#### PROBLEM TO SOLVE:
In the entries below, find the line with "Stativmaterial" and the line with "изоставила тези си правила и това"; copy them and every line between them exactly, but not the pictures.

******

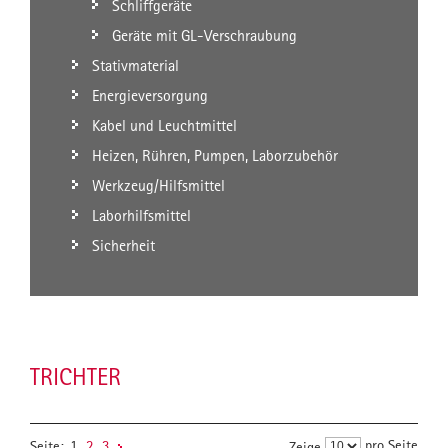
Schliffgeräte
Geräte mit GL-Verschraubung
Stativmaterial
Energieversorgung
Kabel und Leuchtmittel
Heizen, Rühren, Pumpen, Laborzubehör
Werkzeug/Hilfsmittel
Laborhilfsmittel
Sicherheit
TRICHTER
pro Seite
Seite:
1
2
3
Zeige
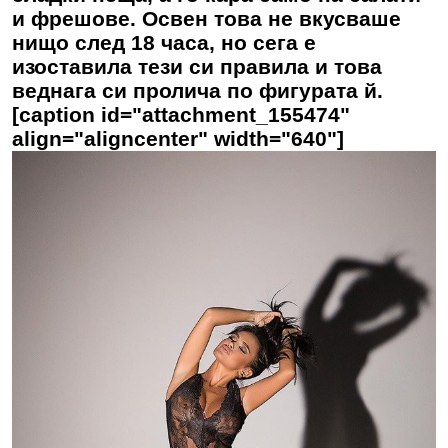
и фрешове. Освен това не вкусваше
нищо след 18 часа, но сега е
изоставила тези си правила и това
веднага си пролича по фигурата й.
[caption id="attachment_155474"
align="aligncenter" width="640"]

******

#### RESPONSE BOX:
Stativmaterial
Energieversorgung
Kabel und Leuchtmittel
Heizen, Rühren, Pumpen, Laborzubehör
Werkzeug/Hilfsmittel
Laborhilfsmittel
Sicherheit
TRICHTER
pro Seite
Seite:
1
2
3
Zeige
и фрешове. Освен това не вкусваше
нищо след 18 часа, но сега е
изоставила тези си правила и това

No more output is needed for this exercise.